(Data records)
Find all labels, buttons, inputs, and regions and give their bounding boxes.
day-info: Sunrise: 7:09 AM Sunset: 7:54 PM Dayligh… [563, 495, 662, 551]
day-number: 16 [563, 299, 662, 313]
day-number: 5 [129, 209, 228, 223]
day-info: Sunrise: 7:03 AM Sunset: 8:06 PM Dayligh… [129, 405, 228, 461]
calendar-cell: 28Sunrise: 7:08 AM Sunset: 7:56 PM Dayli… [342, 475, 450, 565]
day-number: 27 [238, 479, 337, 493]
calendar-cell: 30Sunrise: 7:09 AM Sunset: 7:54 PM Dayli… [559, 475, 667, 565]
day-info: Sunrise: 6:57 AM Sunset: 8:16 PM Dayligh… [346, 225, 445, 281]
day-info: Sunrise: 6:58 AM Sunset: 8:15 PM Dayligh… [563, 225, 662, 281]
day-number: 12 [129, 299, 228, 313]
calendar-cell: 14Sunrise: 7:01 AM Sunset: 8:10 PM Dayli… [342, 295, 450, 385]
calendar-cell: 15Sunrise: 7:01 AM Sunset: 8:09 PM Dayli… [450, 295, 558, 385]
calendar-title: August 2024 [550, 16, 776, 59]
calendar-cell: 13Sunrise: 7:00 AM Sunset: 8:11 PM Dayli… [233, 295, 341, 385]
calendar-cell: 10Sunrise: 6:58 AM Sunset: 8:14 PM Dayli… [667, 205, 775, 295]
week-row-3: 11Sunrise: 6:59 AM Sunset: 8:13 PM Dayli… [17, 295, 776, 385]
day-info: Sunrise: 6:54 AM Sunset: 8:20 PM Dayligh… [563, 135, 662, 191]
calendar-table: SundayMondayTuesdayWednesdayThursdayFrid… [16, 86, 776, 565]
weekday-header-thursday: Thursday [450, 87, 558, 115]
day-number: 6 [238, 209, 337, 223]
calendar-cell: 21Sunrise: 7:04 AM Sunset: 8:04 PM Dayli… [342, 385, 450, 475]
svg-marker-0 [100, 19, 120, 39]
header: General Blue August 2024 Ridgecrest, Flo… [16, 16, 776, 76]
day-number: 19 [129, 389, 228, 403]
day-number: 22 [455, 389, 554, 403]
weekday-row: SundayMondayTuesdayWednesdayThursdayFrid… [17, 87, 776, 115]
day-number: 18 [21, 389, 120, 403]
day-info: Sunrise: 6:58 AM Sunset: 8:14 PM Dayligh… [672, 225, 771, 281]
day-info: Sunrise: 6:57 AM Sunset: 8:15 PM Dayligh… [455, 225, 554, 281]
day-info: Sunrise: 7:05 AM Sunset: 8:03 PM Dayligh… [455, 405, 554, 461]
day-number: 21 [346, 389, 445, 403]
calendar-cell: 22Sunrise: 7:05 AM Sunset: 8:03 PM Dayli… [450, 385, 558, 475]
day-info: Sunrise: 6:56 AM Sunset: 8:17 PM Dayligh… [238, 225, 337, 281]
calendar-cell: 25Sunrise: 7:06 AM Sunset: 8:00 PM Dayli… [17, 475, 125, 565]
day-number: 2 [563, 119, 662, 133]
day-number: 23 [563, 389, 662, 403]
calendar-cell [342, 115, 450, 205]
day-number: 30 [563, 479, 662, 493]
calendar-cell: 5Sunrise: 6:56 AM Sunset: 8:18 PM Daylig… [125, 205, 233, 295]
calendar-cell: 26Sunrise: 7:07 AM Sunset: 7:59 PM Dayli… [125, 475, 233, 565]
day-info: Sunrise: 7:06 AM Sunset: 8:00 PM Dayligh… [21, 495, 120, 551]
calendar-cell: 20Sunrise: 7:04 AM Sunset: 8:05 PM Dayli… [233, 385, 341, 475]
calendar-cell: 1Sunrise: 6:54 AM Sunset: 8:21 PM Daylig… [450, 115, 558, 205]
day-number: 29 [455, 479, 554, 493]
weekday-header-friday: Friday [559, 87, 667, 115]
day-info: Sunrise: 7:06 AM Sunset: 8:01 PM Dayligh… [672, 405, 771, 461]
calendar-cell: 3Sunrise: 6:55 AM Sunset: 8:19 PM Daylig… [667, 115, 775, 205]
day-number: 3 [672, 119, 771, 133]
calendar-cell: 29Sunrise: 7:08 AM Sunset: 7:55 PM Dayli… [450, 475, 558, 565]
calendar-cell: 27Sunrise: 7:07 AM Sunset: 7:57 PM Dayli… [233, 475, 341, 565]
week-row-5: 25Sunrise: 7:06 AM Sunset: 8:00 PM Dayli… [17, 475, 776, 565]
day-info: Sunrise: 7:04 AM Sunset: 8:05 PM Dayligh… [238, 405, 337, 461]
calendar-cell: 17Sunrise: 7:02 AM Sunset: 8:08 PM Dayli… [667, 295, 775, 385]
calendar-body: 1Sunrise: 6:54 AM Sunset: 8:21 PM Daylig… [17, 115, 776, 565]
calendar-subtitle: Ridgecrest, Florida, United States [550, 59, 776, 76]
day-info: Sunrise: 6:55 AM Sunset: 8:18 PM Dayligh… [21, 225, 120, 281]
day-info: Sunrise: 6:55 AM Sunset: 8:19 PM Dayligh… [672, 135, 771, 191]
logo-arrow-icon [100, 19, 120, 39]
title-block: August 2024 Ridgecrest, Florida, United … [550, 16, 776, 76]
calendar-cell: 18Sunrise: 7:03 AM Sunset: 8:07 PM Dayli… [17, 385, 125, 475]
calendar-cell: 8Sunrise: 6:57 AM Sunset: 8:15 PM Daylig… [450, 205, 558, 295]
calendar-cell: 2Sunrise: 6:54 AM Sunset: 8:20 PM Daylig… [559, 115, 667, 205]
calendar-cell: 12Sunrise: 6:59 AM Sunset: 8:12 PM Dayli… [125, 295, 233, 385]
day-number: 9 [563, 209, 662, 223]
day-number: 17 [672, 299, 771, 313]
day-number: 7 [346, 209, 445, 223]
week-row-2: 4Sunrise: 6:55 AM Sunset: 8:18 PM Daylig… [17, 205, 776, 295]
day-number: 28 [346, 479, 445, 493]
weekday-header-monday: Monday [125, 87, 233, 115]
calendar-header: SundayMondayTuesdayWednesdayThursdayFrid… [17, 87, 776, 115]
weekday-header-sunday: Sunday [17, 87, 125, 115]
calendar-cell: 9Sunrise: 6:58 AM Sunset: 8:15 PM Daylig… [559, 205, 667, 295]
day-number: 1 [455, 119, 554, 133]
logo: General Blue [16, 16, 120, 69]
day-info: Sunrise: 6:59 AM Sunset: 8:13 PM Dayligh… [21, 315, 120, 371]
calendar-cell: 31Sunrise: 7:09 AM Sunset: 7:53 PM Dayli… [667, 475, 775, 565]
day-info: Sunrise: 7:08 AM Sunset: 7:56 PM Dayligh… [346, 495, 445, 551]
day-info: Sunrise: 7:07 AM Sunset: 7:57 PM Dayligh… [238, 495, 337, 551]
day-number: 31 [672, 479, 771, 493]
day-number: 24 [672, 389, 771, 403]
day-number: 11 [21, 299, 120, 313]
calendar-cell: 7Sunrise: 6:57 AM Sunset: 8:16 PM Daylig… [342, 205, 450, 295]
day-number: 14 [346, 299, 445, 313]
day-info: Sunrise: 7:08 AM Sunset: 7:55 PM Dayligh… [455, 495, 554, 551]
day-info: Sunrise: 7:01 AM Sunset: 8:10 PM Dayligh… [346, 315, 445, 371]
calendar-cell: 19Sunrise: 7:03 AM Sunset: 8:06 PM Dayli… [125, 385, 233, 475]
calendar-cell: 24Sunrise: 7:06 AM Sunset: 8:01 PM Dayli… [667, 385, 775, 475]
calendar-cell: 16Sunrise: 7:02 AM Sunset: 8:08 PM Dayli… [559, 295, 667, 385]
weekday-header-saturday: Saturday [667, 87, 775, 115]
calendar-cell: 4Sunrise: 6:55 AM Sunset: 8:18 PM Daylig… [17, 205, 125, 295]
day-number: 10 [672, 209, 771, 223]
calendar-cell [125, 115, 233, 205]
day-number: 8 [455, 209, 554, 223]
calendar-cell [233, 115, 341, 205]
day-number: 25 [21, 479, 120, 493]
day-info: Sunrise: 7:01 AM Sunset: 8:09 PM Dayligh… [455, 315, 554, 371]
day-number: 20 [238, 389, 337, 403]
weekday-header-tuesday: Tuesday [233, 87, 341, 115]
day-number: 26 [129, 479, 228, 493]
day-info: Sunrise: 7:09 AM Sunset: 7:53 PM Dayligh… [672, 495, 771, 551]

Description of the task:
Find the word "SundayMondayTuesdayWednesdayThursdayFrid" in the data and copy out each line where it turns up.

Solution:
calendar-table: SundayMondayTuesdayWednesdayThursdayFrid… [16, 86, 776, 565]
weekday-row: SundayMondayTuesdayWednesdayThursdayFrid… [17, 87, 776, 115]
calendar-header: SundayMondayTuesdayWednesdayThursdayFrid… [17, 87, 776, 115]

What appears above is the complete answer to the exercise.